Smith Waterman

class py_stringmatching.similarity_measure.smith_waterman.SmithWaterman(gap_cost=1.0, sim_func=identity_function)[source]

Computes Smith-Waterman measure.

The Smith-Waterman algorithm performs local sequence alignment; that is, for determining similar regions between two strings. Instead of looking at the total sequence, the Smith–Waterman algorithm compares segments of all possible lengths and optimizes the similarity measure. See the string matching chapter in the DI book (Principles of Data Integration).

Parameters:
  • gap_cost (float) – Cost of gap (defaults to 1.0).
  • sim_func (function) – Similarity function to give a score for the correspondence between the characters (defaults to an identity function, which returns 1 if the two characters are the same and 0 otherwise).
gap_cost

An attribute to store the gap cost.

Type:float
sim_func

An attribute to store the similarity function.

Type:function
get_gap_cost()[source]

Get gap cost.

Returns:Gap cost (float).
get_raw_score(string1, string2)[source]

Computes the raw Smith-Waterman score between two strings.

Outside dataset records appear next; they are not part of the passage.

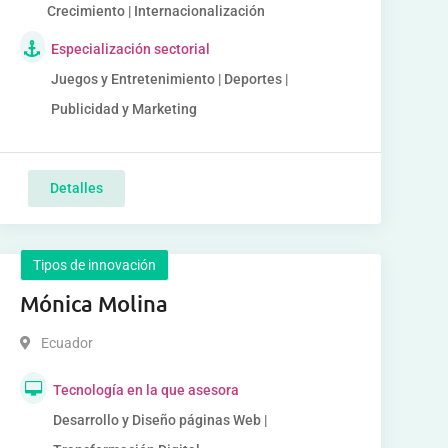
Crecimiento | Internacionalización
Especialización sectorial
Juegos y Entretenimiento | Deportes |
Publicidad y Marketing
Detalles
Tipos de innovación
Mónica Molina
Ecuador
Tecnología en la que asesora
Desarrollo y Diseño páginas Web |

Parameters:string1,string2 (str) – Input strings.
Returns:Smith-Waterman similarity score (float).
Raises:TypeError – If the inputs are not strings or if one of the inputs is None.

Examples

>>> sw = SmithWaterman()
>>> sw.get_raw_score('cat', 'hat')
2.0
>>> sw = SmithWaterman(gap_cost=2.2)
>>> sw.get_raw_score('dva', 'deeve')
1.0
>>> sw = SmithWaterman(gap_cost=1, sim_func=lambda s1, s2 : (2 if s1 == s2 else -1))
>>> sw.get_raw_score('dva', 'deeve')
2.0
>>> sw = SmithWaterman(gap_cost=1.4, sim_func=lambda s1, s2 : (1.5 if s1 == s2 else 0.5))
>>> sw.get_raw_score('GCATAGCU', 'GATTACA')
6.5
get_sim_func()[source]

Get similarity function.

Returns:Similarity function (function).
set_gap_cost(gap_cost)[source]

Set gap cost.

Parameters:gap_cost (float) – Cost of gap.
set_sim_func(sim_func)[source]

Set similarity function.

Parameters:sim_func (function) – Similarity function to give a score for the correspondence between the characters.